Gilt das Gesetz auch für Belästigungen durch Kunden oder Auftragnehmer? Nach geltendem Recht noch nicht. Die Haftung für Belästigungen durch Dritte wird mit dem „Employment Rights Act 2025“ eingeführt und tritt im Oktober 2026 in Kraft.
Gilt das Gesetz auch für Belästigungen im Zusammenhang mit anderen geschützten Merkmalen? Nein. Das Arbeitnehmer-Schutzgesetz von 2023 gilt ausdrücklich für sexuelle Belästigung. Das Arbeitsrechtsgesetz von 2025 wird jedoch ab Oktober 2026 die Haftung für Belästigungen durch Dritte auf alle geschützten Merkmale ausweiten.
Wann gilt die Meldung sexueller Belästigung als geschützte Offenlegung? Ab April 2026 gilt gemäß den durch das Arbeitsrechtsgesetz von 2025 eingeführten Änderungen des PIDA die Meldung eines Arbeitnehmers, dass sexuelle Belästigung stattgefunden hat, stattfindet oder wahrscheinlich stattfinden wird, als geschützte Offenlegung.

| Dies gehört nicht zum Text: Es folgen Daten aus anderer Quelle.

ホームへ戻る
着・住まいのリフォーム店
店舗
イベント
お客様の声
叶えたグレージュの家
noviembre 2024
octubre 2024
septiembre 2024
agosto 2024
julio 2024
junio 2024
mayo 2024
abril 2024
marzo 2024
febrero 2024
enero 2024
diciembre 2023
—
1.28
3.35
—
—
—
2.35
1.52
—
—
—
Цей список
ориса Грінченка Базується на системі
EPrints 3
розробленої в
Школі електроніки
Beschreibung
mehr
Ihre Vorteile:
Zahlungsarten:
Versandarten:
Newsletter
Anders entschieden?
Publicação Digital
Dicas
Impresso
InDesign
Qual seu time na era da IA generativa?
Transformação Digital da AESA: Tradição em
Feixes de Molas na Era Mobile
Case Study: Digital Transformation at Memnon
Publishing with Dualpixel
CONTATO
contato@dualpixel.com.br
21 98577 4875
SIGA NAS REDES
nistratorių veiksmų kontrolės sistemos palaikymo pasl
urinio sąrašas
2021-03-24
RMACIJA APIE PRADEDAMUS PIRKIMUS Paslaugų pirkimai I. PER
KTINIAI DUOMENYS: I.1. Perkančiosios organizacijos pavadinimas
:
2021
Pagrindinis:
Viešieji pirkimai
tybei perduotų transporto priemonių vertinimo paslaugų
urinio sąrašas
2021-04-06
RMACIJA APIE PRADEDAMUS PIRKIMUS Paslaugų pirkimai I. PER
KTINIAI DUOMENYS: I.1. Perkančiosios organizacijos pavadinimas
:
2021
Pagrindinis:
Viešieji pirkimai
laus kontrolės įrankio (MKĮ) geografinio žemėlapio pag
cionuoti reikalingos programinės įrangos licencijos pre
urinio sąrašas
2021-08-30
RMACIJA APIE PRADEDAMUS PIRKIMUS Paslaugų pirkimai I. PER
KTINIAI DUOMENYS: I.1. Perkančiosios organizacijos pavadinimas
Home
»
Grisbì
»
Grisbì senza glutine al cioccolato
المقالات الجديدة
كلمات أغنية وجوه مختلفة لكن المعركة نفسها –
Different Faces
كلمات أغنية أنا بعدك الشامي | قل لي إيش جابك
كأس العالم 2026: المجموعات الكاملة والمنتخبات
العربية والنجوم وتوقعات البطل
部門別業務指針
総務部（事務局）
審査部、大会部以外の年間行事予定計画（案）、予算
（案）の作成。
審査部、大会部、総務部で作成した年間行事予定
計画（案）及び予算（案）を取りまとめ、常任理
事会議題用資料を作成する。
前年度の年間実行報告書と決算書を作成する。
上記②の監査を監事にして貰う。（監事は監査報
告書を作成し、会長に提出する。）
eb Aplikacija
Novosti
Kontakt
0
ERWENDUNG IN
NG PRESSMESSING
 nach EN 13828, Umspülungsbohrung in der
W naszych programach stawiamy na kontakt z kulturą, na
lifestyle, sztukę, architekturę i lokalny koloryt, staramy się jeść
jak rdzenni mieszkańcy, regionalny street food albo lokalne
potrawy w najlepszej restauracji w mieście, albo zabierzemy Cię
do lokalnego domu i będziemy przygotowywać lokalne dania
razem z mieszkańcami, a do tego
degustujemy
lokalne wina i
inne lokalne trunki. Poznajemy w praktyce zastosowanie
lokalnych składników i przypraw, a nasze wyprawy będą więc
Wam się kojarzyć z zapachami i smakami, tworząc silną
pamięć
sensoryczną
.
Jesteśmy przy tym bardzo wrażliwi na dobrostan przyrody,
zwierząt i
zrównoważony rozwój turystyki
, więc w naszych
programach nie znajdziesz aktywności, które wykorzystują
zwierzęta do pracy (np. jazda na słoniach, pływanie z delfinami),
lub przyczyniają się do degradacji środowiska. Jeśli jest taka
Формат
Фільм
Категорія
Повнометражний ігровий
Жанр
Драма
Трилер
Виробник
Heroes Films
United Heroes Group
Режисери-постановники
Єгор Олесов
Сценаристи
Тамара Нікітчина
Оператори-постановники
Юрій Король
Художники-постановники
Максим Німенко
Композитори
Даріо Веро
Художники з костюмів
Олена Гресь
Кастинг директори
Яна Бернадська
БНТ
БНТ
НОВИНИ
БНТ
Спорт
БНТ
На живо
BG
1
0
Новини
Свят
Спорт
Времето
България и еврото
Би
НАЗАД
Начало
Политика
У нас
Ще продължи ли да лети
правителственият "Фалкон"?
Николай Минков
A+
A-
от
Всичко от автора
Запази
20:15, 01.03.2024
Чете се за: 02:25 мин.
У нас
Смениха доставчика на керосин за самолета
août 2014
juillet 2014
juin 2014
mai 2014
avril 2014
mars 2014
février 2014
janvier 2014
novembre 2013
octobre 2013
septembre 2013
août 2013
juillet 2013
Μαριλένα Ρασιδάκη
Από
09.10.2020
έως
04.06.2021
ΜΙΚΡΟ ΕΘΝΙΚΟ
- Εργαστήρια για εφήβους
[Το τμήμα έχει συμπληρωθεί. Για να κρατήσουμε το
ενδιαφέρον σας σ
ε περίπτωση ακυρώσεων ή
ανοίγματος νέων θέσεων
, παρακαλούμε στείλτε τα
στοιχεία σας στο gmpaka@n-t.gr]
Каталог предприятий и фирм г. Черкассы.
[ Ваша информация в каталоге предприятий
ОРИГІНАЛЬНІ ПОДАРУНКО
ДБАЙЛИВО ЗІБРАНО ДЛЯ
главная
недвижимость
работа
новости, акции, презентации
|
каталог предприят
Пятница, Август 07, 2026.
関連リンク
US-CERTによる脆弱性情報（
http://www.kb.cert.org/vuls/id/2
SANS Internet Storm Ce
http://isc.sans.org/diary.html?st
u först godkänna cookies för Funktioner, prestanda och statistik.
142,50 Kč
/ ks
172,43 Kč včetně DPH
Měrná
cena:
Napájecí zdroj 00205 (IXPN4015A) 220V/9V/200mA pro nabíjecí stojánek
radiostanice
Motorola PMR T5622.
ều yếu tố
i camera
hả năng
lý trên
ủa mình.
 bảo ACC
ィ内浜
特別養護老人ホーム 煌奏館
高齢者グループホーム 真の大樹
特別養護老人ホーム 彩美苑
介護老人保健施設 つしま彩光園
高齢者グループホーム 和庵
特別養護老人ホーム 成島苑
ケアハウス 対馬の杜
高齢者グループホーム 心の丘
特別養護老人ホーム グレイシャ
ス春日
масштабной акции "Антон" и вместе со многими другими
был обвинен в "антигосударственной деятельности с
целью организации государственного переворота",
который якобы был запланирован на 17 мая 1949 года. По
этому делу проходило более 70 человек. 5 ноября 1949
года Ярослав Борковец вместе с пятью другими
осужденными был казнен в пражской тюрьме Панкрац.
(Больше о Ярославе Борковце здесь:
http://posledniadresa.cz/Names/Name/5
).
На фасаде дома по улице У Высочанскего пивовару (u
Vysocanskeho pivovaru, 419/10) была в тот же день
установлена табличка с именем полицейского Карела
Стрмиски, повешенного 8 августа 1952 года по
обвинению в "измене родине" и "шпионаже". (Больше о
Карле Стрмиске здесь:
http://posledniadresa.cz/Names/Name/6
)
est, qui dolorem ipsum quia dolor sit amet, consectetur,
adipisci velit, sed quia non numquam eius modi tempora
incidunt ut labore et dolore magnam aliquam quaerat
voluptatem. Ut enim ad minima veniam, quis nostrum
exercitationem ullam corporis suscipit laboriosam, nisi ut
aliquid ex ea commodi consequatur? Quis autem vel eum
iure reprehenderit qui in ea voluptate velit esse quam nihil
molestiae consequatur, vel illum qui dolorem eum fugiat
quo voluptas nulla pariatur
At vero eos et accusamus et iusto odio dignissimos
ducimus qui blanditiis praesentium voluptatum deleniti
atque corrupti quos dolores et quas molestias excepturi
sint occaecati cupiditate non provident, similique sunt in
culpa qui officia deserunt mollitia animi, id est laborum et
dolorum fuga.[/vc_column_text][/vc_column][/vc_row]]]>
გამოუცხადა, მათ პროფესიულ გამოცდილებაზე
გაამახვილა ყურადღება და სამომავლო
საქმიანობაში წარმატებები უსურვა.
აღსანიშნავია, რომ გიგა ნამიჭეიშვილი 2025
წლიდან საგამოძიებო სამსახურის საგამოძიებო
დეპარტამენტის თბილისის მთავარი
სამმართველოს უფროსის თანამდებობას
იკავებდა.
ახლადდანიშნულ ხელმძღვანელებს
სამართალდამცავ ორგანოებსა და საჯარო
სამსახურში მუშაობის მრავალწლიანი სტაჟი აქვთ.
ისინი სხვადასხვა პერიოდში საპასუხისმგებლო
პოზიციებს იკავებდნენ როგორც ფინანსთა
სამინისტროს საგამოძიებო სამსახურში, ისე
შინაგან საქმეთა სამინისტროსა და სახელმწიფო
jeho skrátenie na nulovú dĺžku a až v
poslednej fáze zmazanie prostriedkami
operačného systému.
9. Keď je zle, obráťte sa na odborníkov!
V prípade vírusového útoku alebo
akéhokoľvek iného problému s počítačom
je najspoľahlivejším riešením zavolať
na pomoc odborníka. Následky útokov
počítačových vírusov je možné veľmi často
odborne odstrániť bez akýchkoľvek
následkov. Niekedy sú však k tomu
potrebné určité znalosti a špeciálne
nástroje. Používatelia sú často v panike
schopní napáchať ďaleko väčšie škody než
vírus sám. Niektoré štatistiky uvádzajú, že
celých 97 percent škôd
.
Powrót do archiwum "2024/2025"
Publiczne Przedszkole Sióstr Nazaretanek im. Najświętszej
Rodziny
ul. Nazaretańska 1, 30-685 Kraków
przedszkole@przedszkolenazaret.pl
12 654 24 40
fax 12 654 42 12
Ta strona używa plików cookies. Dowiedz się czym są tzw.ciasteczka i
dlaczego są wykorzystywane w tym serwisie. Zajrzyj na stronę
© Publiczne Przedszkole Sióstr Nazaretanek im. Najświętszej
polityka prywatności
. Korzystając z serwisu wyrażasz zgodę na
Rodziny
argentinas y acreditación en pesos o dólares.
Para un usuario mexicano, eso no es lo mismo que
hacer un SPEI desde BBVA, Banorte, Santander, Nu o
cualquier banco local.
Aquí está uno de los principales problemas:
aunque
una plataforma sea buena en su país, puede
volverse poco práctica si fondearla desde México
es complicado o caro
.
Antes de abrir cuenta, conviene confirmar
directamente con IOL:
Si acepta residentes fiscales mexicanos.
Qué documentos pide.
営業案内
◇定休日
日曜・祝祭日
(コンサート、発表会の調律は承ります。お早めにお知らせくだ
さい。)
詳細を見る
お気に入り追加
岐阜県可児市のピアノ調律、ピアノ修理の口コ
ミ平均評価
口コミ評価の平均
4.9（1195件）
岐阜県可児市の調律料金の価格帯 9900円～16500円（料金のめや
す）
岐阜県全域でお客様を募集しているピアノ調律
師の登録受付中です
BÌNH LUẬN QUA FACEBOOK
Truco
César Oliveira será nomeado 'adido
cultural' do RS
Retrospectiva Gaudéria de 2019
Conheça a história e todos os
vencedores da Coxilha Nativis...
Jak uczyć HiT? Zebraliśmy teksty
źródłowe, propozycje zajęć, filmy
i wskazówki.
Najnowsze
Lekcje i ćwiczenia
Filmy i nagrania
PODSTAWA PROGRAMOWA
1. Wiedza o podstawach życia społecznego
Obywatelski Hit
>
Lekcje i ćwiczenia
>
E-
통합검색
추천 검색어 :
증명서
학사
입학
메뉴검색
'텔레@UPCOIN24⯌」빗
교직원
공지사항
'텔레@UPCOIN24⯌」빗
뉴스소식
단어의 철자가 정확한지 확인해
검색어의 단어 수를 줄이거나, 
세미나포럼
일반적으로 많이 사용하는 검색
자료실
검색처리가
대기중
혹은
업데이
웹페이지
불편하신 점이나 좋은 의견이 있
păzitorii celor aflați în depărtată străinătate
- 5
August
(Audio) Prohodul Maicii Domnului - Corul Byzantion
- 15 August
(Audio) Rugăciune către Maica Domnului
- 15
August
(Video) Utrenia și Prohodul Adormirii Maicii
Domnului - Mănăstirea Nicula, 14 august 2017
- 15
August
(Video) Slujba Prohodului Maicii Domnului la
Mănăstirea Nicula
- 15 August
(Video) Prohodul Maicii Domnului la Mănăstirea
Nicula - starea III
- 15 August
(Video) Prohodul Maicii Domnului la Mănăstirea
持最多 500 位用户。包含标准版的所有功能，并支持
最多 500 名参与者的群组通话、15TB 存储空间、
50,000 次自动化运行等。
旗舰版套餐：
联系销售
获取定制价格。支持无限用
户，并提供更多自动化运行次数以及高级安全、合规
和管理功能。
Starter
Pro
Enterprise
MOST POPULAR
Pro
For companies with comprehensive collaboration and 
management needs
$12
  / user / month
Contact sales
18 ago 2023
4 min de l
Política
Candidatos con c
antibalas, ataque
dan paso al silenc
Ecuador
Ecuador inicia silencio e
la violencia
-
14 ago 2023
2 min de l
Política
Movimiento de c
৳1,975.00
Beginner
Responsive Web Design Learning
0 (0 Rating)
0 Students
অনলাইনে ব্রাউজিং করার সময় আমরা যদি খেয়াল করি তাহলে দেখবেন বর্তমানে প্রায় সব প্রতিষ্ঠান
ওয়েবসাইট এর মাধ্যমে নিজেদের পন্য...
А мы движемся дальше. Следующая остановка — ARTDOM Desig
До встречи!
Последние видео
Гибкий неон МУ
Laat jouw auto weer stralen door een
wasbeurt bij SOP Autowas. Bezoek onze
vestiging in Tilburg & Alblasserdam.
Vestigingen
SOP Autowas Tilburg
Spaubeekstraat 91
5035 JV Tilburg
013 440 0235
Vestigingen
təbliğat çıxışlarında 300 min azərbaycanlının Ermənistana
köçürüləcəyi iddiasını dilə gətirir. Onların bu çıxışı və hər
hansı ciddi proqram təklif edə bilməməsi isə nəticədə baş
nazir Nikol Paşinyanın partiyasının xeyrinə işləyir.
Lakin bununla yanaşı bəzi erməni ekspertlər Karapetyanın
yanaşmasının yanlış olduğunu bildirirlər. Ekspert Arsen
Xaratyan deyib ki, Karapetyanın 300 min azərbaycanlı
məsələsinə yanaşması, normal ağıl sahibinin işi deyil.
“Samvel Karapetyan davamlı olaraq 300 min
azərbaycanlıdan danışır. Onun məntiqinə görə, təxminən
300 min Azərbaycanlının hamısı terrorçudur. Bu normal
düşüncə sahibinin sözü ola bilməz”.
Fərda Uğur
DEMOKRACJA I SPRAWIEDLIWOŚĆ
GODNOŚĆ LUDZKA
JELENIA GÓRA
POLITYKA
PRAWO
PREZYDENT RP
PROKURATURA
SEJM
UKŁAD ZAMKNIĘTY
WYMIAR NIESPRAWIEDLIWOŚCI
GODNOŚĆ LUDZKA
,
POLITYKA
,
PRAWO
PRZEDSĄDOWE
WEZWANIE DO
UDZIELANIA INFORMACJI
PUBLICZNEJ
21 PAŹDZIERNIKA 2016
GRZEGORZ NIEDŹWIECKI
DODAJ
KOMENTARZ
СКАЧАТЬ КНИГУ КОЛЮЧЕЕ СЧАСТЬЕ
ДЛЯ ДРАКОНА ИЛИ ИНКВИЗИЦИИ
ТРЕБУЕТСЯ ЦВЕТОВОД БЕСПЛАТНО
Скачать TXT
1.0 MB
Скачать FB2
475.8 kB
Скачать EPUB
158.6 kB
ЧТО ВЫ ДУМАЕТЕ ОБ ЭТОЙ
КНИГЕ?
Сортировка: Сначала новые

Was bedeutet „angemessene Maßnahmen“ eigentlich? Die EHRC hat im September 2024 aktualisierte technische Leitlinien veröffentlicht. Angemessene Maßnahmen werden im jeweiligen Kontext bewertet – zu den Faktoren zählen die Größe Ihrer Organisation, Ihre Branche, die Zusammensetzung Ihrer Belegschaft sowie die Wahrscheinlichkeit und die Art der Kontakte Ihrer Mitarbeiter zu Dritten. Es wird ein risikobasierter Ansatz erwartet, keine allgemeine Richtlinie.